Friday, November 16, 2007

Co-Op FC a winner

At first sight, it might seem like an idea for a new comedy. A football website buys a controlling interest in a serious football club, promising the 20,000 fans who have each put up £35, not only joint ownership, but an equal say in team selection, player transfers and the running of the club. “Own the club and pick the team”, says the website.

A closer examination of the project reveals a wonderful experiment in democracy and co-operative decision-making, made possible by the internet. Football at the top end, of course, like everything else, has been sucked into the orbit of big business and the exceedingly rich dilettantes, oligarchs and billionaires who control it. It has been turned into a capitalist industry with the primary purpose of making money and satisfying the egos of the owners. Many fans have been excluded by soaring ticket prices from even watching their teams.

It couldn’t be more different at Ebbsfleet United (formerly Gravesend and Northfleet FC), in North Kent. Proposals from the new owners are not only designed to give the fans a voice and a share of the club, both on and off the pitch, but also to stop any possible takeover or abuse by one or more individual interests.

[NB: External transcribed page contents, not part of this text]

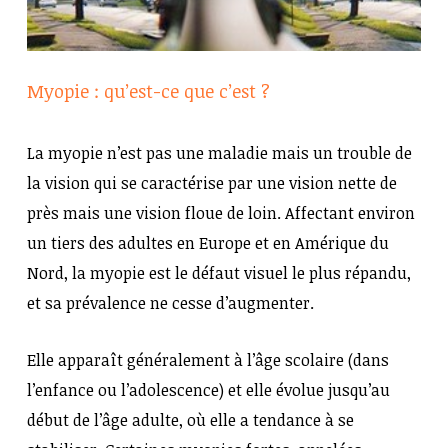
Myopie : qu’est-ce que c’est ?
La myopie n’est pas une maladie mais un trouble de
la vision qui se caractérise par une vision nette de
près mais une vision floue de loin. Affectant environ
un tiers des adultes en Europe et en Amérique du
Nord, la myopie est le défaut visuel le plus répandu,
et sa prévalence ne cesse d’augmenter.
Elle apparaît généralement à l’âge scolaire (dans
l’enfance ou l’adolescence) et elle évolue jusqu’au
début de l’âge adulte, où elle a tendance à se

It is open to all to pay the £35 (less than the cost of a ticket to watch many premiership matches) and become a voting member, including those living overseas (which will help the club’s scouting network, says the site), but nobody is allowed to buy more than a single share. “All profits generated by the club will be re-invested in the club, meaning members will not be paid a dividend or share of these profits… There will be no shareholders who take money out of the club.”

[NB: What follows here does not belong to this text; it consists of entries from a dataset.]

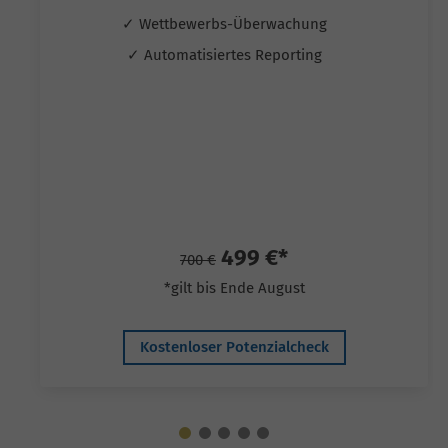
✓ Wettbewerbs-Überwachung
✓ Automatisiertes Reporting
499 €*
700 €
*gilt bis Ende August
Kostenloser Potenzialcheck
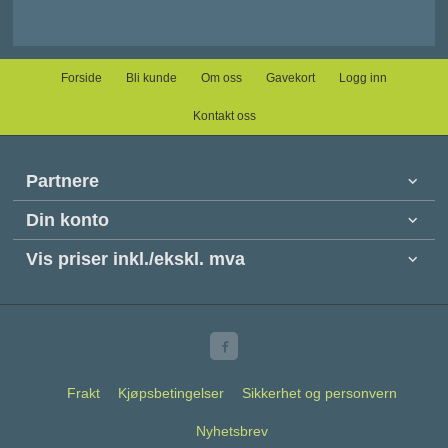
Forside
Bli kunde
Om oss
Gavekort
Logg inn
Kontakt oss
Partnere
Din konto
Vis priser inkl./ekskl. mva
Frakt
Kjøpsbetingelser
Sikkerhet og personvern
Nyhetsbrev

How will the team be picked? “The head coach will brief members online. This will include a review of the previous match, reports from the training ground and views on the forthcoming opposition. He will also give his thoughts on players, their form and fitness, as well as possible selections and tactics. Members will then submit their preferred 11, formation and tactics. A database will calculate the most popular choice. This will be handed to the Head Coach to instigate.” The manager (to be re-named head coach), the players, the full-time employees and everyone involved are all supporting the takeover of Ebbsfleet United, currently 9th in the Blue Square Premier League and only one promotion away from getting into the Football League proper.

The plan is unheard of in football; in fact it is rare outside the game. Several clubs have been formed by supporters trusts, but none of them have this level of input and control by members. Wimbledon AFC in 2002 and FC United of Manchester in 2005 were both set up as not-for-profit trusts by fans infuriated at decisions taken, with money and profit in mind, by the directors of Wimbledon and Manchester United.

Both these new teams are doing well and regularly get gates of between 2,000-3,000 at home matches, far larger than any of the other teams in their league. Soon after the takeover of Manchester United by the Glazers, one of the fans of the new club, FC United, Martin Howe, said: “The excitement is back in my football life. The banter with the fans, the quality of the football, the pricing and , best of all, the feeling of being part of something that is not funding unscrupulous men in suits, but is ours, it belongs to all of us”.

Developments like these at Wimbledon and Manchester, and now at Ebbsfleet arise from a powerful hostility to the commercialism rampant not just in football , but in all sport. And they point the way to new forms of ownership and co-operative working in the wider world beyond sport.